Khombole : Pourquoi les propos de Maïmouna Dièye sur Ousmane Sonko font polémique
Khombole : Pourquoi les propos de Maïmouna Dièye sur Ousmane Sonko font polémique

Maïmouna Dièye a provoqué un malaise chez Ousmane Sonko en associant son nom à une invocation religieuse, suscitant ainsi un débat sur la sacralisation des figures politiques dans le paysage sénégalais.
Les propos tenus par Maïmouna Dièye à l’endroit d’Ousmane Sonko, ce samedi à Khombole, ont suscité une gêne visible chez le leader de Pastef lui-même, tant la formule employée touche à un terrain particulièrement sensible dans la tradition musulmane.
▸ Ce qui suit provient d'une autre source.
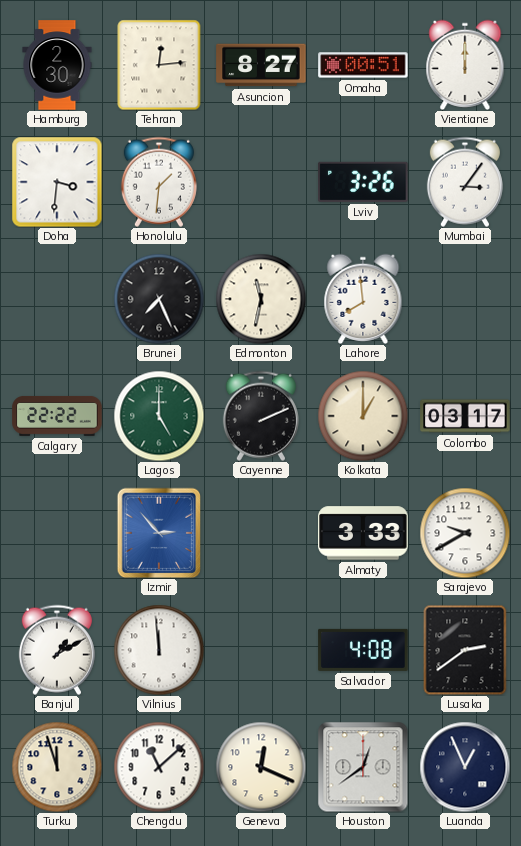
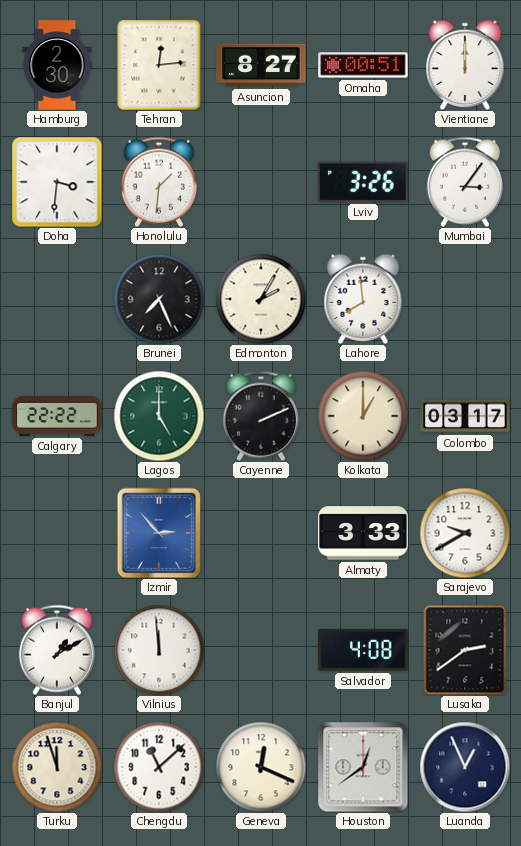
Edmonton: 11:32 -> 2:05
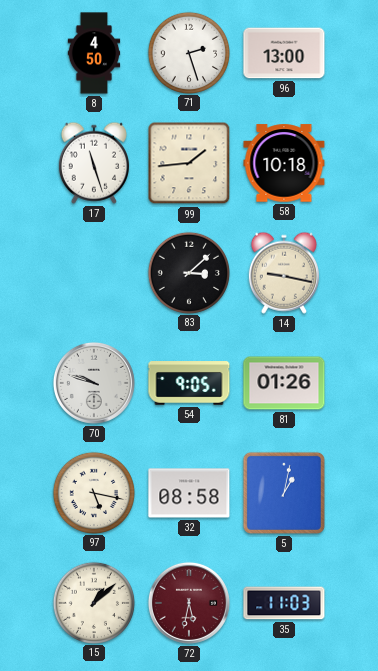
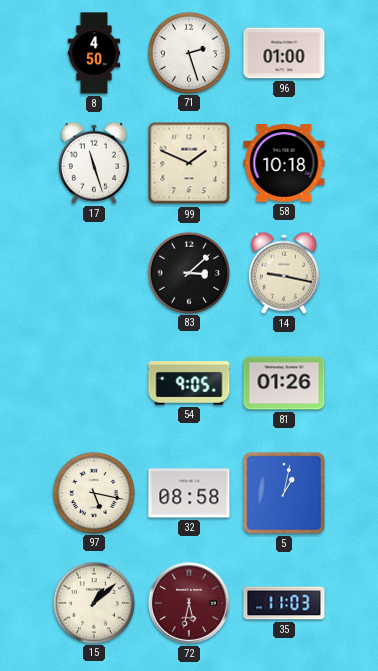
96: 13:00 -> 01:00
99: 1:44 -> 1:49
70: 9:48 -> none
Propos de Maïmouna Dièye à Khombole
En déclarant s’exprimer « sous la présence de Seyidina Ousmane Sonko Salalahou Aleyhi Wa Salam », la militante a associé le nom du leader de Pastef à la « salat », une invocation de bénédiction que les musulmans réservent exclusivement au Prophète Mohammad (paix et salut sur lui) et, selon certaines traditions, aux autres prophètes reconnus par l’islam. Cette formule, prononcée à chaque évocation du nom du Prophète, occupe une place centrale dans la pratique religieuse musulmane et n’est, selon l’enseignement islamique, destinée à aucune autre figure, aussi respectée soit-elle. L’employer à l’endroit d’un responsable politique, fût-il très populaire, revient à lui attribuer un statut spirituel qui n’appartient qu’au Prophète, ce qui explique la gravité perçue de ce dérapage verbal.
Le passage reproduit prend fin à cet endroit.